Work to be completed → Every line of the material below in which "separator" shows up is to be located and copied.

Dataset records →

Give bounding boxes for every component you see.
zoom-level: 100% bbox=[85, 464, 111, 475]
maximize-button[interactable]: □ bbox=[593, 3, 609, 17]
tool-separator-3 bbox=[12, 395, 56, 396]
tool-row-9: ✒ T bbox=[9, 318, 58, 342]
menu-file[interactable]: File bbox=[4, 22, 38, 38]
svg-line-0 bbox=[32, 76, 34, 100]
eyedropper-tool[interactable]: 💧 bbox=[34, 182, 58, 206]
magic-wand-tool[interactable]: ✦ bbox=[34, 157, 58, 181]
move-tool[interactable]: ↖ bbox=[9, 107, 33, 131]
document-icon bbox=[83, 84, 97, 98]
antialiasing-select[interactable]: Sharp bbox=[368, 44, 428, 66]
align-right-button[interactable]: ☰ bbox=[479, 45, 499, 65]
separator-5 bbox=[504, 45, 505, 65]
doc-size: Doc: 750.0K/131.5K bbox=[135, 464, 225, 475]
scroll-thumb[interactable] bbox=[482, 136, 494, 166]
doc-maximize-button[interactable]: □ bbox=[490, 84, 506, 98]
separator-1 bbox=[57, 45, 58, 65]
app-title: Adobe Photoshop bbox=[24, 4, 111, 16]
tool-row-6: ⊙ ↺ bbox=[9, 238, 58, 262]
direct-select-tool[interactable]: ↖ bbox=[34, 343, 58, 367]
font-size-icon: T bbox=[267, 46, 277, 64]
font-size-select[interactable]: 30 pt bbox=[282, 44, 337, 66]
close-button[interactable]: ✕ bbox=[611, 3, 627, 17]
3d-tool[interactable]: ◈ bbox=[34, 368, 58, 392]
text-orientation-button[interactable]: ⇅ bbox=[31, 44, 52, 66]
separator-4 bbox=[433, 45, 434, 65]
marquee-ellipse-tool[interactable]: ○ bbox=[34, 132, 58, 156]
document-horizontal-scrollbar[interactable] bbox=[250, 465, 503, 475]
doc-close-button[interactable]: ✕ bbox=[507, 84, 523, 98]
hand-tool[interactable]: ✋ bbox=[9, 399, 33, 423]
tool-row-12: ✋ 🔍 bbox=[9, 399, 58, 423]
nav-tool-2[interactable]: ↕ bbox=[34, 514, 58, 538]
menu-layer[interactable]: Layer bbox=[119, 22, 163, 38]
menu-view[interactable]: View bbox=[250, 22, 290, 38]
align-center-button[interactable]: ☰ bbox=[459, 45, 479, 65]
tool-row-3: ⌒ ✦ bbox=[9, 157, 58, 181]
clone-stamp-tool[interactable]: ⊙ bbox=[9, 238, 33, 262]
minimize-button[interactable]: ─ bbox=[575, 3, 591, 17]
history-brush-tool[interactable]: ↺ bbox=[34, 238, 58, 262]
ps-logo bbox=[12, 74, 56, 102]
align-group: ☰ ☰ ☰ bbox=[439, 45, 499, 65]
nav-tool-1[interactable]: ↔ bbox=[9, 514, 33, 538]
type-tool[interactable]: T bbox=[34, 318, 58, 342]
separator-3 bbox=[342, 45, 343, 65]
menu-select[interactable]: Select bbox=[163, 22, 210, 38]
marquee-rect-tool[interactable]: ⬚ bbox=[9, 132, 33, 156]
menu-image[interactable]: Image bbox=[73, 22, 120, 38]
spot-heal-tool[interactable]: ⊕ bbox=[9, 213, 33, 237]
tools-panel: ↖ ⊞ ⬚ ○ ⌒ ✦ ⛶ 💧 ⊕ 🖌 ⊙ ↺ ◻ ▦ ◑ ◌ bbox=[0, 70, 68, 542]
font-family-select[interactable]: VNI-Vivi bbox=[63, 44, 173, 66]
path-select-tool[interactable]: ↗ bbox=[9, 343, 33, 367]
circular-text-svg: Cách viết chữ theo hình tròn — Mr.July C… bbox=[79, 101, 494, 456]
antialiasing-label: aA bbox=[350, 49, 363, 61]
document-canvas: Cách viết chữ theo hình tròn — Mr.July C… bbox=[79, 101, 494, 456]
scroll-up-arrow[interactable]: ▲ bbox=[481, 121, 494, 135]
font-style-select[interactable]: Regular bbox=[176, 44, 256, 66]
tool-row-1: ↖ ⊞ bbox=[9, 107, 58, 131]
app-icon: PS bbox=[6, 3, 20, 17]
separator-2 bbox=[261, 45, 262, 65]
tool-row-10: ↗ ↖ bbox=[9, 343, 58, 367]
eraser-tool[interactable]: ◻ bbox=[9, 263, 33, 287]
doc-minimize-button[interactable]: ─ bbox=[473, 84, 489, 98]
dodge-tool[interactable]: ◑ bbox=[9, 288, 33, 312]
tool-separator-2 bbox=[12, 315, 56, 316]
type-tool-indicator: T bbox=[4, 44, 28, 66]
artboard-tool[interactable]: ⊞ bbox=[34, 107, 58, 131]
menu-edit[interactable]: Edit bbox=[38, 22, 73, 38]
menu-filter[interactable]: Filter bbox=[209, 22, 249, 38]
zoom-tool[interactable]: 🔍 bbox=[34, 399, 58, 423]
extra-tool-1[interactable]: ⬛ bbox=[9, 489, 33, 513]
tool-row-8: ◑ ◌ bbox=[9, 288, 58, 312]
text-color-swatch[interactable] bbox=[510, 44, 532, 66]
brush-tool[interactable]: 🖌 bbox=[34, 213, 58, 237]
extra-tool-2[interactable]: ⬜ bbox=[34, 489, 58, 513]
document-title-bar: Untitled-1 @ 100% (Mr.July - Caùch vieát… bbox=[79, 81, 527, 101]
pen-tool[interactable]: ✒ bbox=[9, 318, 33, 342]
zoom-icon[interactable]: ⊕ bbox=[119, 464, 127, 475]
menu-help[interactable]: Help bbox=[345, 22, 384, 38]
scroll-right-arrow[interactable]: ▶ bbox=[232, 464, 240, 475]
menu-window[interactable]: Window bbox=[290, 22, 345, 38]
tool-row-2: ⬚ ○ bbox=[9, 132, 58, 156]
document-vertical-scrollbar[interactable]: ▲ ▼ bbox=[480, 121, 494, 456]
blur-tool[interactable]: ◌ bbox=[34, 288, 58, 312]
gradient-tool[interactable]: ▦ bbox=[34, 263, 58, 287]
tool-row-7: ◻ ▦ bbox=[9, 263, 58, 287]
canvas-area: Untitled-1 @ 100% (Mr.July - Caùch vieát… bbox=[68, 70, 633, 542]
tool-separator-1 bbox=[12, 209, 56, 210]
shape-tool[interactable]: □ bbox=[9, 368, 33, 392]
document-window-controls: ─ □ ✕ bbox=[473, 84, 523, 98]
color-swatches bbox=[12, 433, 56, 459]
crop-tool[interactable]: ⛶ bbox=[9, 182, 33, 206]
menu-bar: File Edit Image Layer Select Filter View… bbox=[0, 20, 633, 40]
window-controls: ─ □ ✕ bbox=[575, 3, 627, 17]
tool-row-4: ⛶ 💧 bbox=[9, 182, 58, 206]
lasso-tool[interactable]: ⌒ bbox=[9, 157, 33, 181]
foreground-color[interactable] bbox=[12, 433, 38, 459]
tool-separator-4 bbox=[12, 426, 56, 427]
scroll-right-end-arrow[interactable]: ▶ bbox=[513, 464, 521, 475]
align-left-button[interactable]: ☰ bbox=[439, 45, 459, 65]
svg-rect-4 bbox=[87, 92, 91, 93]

Answer for the task →
tool-separator-3 bbox=[12, 395, 56, 396]
separator-5 bbox=[504, 45, 505, 65]
separator-1 bbox=[57, 45, 58, 65]
separator-4 bbox=[433, 45, 434, 65]
separator-3 bbox=[342, 45, 343, 65]
separator-2 bbox=[261, 45, 262, 65]
tool-separator-2 bbox=[12, 315, 56, 316]
tool-separator-1 bbox=[12, 209, 56, 210]
tool-separator-4 bbox=[12, 426, 56, 427]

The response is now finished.